▶ **Requirement**:
A stretch of the entries below is to be set down exactly, running from the line with "In order to click on Top" through the line with "What do you see at coordinates (596, 2522)", both included, and no other line.

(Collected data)
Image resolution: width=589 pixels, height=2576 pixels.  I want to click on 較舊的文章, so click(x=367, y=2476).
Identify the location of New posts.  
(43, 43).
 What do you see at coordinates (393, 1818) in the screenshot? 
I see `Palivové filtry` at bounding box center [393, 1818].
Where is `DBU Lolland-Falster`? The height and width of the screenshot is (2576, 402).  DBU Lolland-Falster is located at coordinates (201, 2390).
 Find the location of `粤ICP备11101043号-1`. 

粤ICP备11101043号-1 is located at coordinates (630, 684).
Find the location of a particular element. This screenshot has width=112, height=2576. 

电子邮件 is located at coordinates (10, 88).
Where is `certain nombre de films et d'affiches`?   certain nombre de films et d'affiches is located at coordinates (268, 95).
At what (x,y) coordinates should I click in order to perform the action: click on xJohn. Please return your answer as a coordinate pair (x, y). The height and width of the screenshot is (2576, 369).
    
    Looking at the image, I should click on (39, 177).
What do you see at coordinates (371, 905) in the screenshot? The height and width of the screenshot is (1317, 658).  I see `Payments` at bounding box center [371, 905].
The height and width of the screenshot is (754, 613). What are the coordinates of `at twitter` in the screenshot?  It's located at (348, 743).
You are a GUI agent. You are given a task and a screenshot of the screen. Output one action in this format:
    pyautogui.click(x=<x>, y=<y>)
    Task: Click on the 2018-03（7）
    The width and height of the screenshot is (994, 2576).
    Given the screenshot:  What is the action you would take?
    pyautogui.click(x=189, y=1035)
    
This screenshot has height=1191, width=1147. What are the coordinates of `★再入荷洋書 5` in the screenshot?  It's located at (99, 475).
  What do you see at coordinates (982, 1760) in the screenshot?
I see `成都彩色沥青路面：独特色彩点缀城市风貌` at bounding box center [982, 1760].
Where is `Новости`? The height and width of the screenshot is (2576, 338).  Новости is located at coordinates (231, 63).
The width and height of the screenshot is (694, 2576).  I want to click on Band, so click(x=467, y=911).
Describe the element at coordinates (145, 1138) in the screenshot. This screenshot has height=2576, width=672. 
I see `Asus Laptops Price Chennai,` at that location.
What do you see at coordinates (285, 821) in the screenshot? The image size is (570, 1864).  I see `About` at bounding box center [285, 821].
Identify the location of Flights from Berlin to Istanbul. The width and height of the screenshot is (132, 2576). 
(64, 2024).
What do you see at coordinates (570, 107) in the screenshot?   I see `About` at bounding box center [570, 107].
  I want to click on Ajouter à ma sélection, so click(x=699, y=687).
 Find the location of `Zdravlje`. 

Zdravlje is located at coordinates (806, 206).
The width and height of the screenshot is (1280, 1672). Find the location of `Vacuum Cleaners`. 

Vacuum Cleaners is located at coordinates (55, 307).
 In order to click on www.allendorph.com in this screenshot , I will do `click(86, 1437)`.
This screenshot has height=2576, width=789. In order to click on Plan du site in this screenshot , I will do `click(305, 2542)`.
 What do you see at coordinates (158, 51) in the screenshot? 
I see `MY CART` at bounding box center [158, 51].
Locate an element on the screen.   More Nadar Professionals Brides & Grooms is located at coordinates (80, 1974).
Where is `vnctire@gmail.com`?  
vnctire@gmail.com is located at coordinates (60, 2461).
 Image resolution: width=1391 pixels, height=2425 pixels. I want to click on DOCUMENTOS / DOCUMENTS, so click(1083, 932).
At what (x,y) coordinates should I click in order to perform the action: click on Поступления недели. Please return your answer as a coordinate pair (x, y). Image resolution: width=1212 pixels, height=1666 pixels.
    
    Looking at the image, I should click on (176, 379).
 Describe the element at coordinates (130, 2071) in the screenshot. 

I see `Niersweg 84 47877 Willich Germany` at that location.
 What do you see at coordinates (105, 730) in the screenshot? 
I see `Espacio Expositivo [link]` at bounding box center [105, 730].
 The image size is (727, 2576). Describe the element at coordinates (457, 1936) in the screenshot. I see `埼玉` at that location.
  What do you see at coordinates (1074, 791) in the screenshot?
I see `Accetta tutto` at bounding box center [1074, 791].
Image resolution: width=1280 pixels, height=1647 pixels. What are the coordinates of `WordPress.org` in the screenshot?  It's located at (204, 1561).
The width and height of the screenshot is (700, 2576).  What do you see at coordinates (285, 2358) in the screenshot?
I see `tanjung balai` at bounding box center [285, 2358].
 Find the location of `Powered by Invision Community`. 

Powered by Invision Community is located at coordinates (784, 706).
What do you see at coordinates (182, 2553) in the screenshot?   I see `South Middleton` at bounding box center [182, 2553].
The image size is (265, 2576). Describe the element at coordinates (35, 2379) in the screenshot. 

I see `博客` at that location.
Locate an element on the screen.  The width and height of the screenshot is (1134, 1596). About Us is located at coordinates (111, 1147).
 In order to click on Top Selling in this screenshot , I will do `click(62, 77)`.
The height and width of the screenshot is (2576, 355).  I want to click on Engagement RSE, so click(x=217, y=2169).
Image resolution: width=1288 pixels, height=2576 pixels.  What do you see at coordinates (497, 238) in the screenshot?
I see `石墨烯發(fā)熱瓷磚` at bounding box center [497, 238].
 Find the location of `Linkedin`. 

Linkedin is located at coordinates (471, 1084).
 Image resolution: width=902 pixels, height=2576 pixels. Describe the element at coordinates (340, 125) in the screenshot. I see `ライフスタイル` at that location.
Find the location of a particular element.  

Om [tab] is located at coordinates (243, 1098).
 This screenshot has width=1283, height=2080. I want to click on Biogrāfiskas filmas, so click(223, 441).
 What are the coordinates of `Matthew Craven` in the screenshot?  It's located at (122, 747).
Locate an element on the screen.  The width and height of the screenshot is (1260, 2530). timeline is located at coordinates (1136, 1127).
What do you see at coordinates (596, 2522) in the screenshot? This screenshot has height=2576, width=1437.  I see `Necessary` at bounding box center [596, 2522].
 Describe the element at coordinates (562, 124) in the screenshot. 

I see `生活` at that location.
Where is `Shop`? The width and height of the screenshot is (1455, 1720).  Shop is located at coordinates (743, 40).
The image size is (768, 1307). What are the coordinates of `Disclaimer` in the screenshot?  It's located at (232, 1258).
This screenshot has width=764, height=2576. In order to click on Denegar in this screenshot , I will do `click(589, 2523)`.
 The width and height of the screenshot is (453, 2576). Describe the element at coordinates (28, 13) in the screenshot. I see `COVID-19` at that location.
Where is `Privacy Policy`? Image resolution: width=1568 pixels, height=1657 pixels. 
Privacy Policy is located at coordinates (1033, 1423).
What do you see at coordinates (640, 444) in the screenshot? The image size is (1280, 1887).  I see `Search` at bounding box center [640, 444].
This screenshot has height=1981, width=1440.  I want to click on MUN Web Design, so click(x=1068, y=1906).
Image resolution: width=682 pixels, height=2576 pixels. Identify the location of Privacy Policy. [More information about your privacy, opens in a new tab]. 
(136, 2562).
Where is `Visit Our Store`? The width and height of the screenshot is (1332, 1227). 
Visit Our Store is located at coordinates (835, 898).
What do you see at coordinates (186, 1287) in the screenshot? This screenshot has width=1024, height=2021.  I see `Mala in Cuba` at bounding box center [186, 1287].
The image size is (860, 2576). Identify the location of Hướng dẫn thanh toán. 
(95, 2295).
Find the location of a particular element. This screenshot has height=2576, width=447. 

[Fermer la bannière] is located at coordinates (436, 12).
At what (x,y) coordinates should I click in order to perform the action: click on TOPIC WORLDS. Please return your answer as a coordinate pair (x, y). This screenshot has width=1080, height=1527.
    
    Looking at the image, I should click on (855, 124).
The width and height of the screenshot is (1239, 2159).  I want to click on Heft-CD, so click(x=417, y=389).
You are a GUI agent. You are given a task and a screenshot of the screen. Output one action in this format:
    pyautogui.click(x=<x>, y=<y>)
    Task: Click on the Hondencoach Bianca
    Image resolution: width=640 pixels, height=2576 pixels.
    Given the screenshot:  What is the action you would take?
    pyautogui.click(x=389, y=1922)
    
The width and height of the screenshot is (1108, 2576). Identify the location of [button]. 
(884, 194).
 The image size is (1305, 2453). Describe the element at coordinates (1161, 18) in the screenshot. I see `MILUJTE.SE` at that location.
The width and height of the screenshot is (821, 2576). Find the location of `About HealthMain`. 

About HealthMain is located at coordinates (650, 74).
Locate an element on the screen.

▶ **Written answer**:
 In order to click on Top Selling in this screenshot , I will do `click(62, 77)`.
The height and width of the screenshot is (2576, 355).  I want to click on Engagement RSE, so click(x=217, y=2169).
Image resolution: width=1288 pixels, height=2576 pixels.  What do you see at coordinates (497, 238) in the screenshot?
I see `石墨烯發(fā)熱瓷磚` at bounding box center [497, 238].
 Find the location of `Linkedin`. 

Linkedin is located at coordinates (471, 1084).
 Image resolution: width=902 pixels, height=2576 pixels. Describe the element at coordinates (340, 125) in the screenshot. I see `ライフスタイル` at that location.
Find the location of a particular element.  

Om [tab] is located at coordinates (243, 1098).
 This screenshot has width=1283, height=2080. I want to click on Biogrāfiskas filmas, so click(223, 441).
 What are the coordinates of `Matthew Craven` in the screenshot?  It's located at (122, 747).
Locate an element on the screen.  The width and height of the screenshot is (1260, 2530). timeline is located at coordinates (1136, 1127).
What do you see at coordinates (596, 2522) in the screenshot? This screenshot has height=2576, width=1437.  I see `Necessary` at bounding box center [596, 2522].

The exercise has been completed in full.